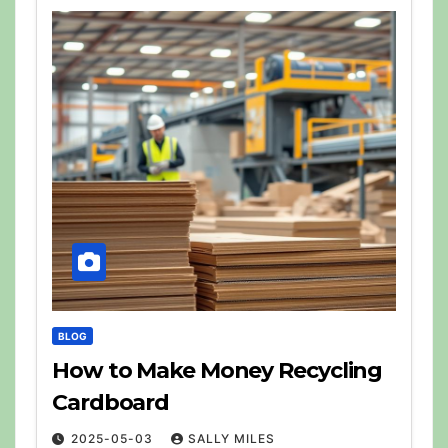
BLOG
How to Make Money Recycling
Cardboard
2025-05-03
SALLY MILES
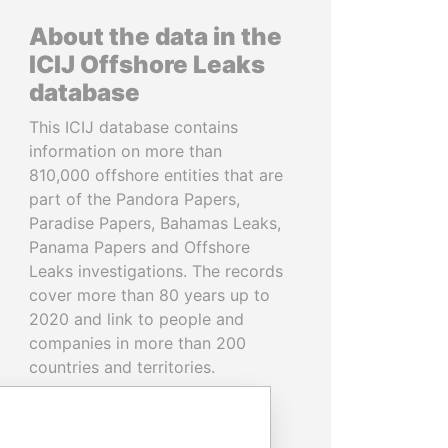
About the data in the
ICIJ Offshore Leaks
database
This ICIJ database contains
information on more than
810,000 offshore entities that are
part of the Pandora Papers,
Paradise Papers, Bahamas Leaks,
Panama Papers and Offshore
Leaks investigations. The records
cover more than 80 years up to
2020 and link to people and
companies in more than 200
countries and territories.
READ MORE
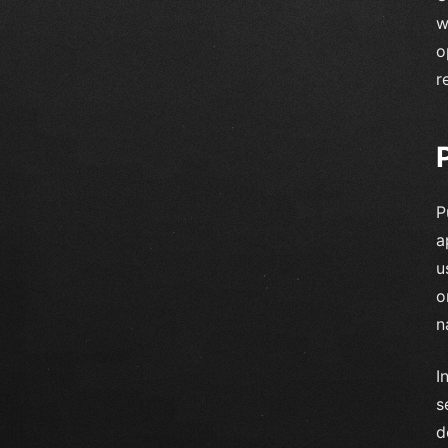
w
o
r
P
a
u
o
n
I
s
d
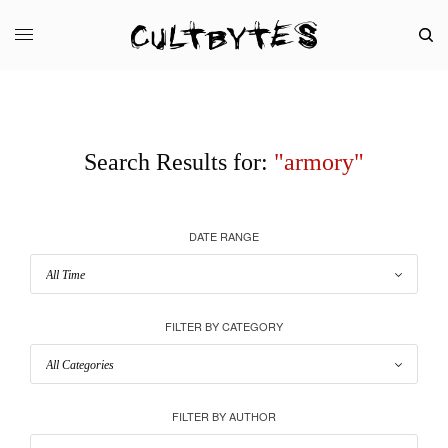
Search Results for:
"armory"
DATE RANGE
FILTER BY CATEGORY
FILTER BY AUTHOR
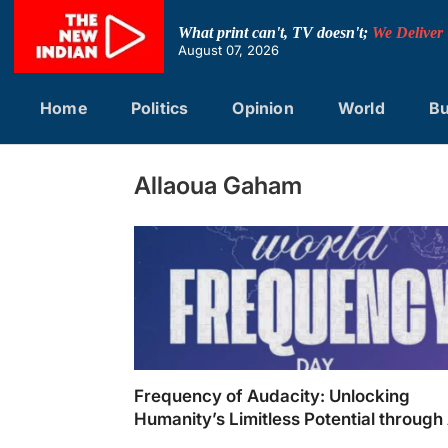
Skip
to
What print can't, TV doesn't;
We Deliver
content
August 07, 2026
Home
Politics
Opinion
World
Bu
Allaoua Gaham
Frequency of Audacity: Unlocking
Humanity’s Limitless Potential through 
Music and Technology; Moving From N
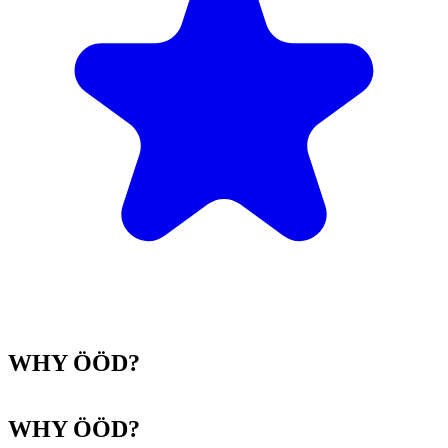
WHY ÖÖD?
WHY ÖÖD?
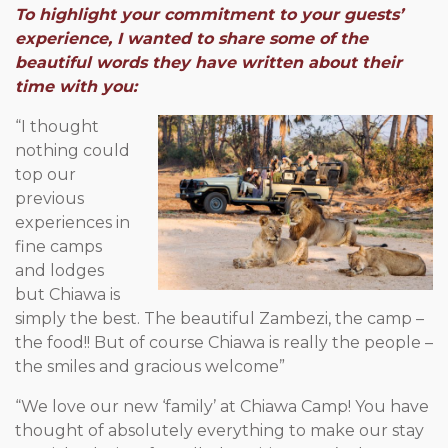
To highlight your commitment to your guests’
experience, I wanted to share some of the
beautiful words they have written about their
time with you:
“I thought
nothing could
top our
previous
experiences in
fine camps
and lodges
but Chiawa is
simply the best. The beautiful Zambezi, the camp –
the food!! But of course Chiawa is really the people –
the smiles and gracious welcome”
“We love our new ‘family’ at Chiawa Camp! You have
thought of absolutely everything to make our stay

### Problem requirements
Quote exactly the lines from the one that contains "cover more than 80 years up to" through the end of the listing above, both ends included, leaving out the pictures.

### Answer to this task
cover more than 80 years up to
2020 and link to people and
companies in more than 200
countries and territories.
READ MORE
w
o
r
P
a
u
o
n
I
s
d
Search Results for:
"armory"
DATE RANGE
FILTER BY CATEGORY
FILTER BY AUTHOR
Skip
to
What print can't, TV doesn't;
We Deliver
content
August 07, 2026
Home
Politics
Opinion
World
Bu
Allaoua Gaham
Frequency of Audacity: Unlocking
Humanity’s Limitless Potential through 
Music and Technology; Moving From N
WHY ÖÖD?
WHY ÖÖD?
To highlight your commitment to your guests’
experience, I wanted to share some of the
beautiful words they have written about their
time with you:
“I thought
nothing could
top our
previous
experiences in
fine camps
and lodges
but Chiawa is
simply the best. The beautiful Zambezi, the camp –
the food!! But of course Chiawa is really the people –
the smiles and gracious welcome”
“We love our new ‘family’ at Chiawa Camp! You have
thought of absolutely everything to make our stay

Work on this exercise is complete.